Activity
Scan the entries for the word "iiRDS", and copy every line where it appears.

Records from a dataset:

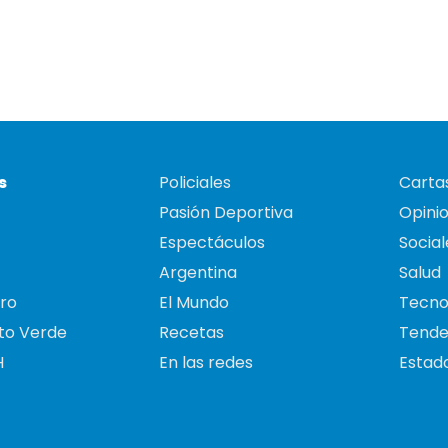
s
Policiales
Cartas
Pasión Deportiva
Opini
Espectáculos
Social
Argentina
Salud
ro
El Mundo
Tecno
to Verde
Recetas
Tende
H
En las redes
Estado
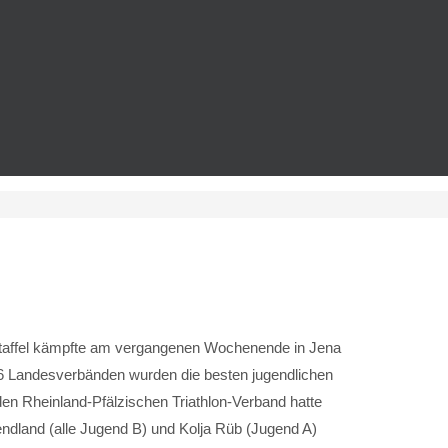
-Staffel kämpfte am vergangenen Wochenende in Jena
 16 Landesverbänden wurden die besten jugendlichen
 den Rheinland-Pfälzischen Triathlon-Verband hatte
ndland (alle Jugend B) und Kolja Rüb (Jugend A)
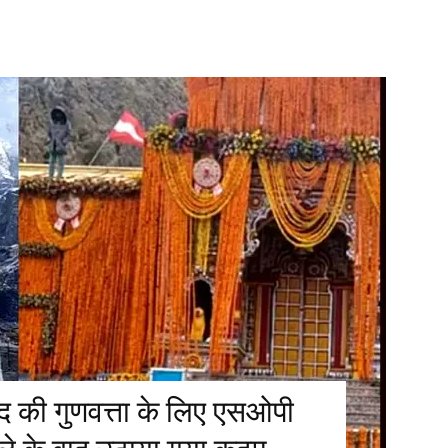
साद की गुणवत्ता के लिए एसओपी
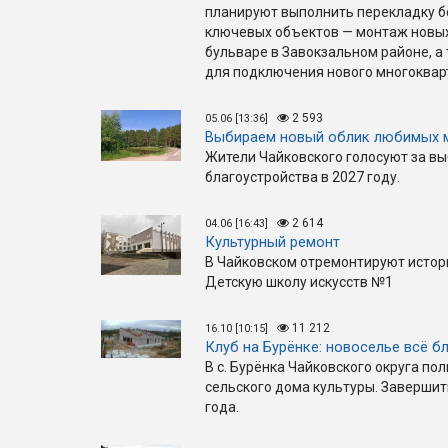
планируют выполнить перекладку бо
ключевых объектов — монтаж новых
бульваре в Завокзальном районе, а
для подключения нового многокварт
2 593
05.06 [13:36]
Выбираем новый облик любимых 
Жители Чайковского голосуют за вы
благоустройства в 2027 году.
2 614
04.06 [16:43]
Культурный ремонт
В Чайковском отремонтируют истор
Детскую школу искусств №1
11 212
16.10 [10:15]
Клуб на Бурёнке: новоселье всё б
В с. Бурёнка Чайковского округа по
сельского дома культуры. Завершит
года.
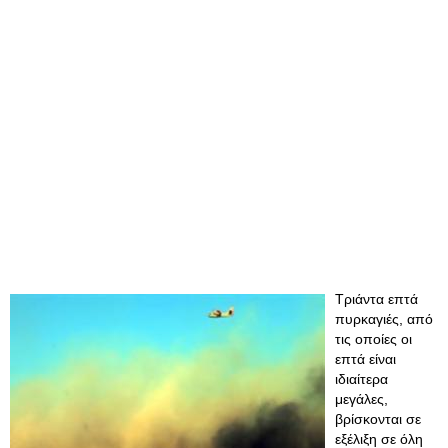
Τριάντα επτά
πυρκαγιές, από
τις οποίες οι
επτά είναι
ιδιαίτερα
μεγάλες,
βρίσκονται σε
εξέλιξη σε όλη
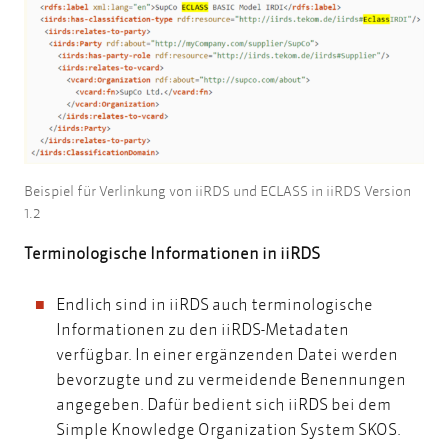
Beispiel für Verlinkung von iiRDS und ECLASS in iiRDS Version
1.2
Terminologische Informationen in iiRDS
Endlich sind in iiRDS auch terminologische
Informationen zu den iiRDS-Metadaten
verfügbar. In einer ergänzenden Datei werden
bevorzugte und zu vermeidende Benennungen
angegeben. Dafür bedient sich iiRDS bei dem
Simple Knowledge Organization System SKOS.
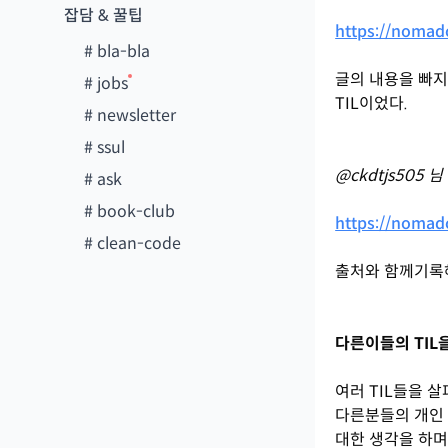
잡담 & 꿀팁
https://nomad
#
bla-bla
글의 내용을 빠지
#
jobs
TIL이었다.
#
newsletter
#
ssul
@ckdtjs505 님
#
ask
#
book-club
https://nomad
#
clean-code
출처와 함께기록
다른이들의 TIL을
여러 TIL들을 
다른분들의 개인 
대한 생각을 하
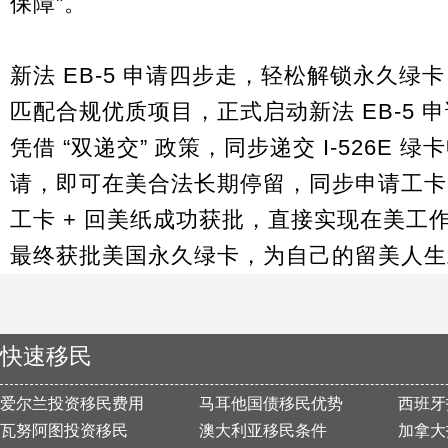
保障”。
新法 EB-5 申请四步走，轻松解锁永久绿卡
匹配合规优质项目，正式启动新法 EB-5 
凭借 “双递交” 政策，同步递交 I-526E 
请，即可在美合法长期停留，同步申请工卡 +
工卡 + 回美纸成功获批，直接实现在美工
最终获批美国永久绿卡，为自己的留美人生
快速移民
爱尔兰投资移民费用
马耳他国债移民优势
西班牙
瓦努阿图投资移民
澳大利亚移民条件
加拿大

Answer to this problem
Beispiel für Verlinkung von iiRDS und ECLASS in iiRDS Version
Terminologische Informationen in iiRDS
Endlich sind in iiRDS auch terminologische
Informationen zu den iiRDS-Metadaten
angegeben. Dafür bedient sich iiRDS bei dem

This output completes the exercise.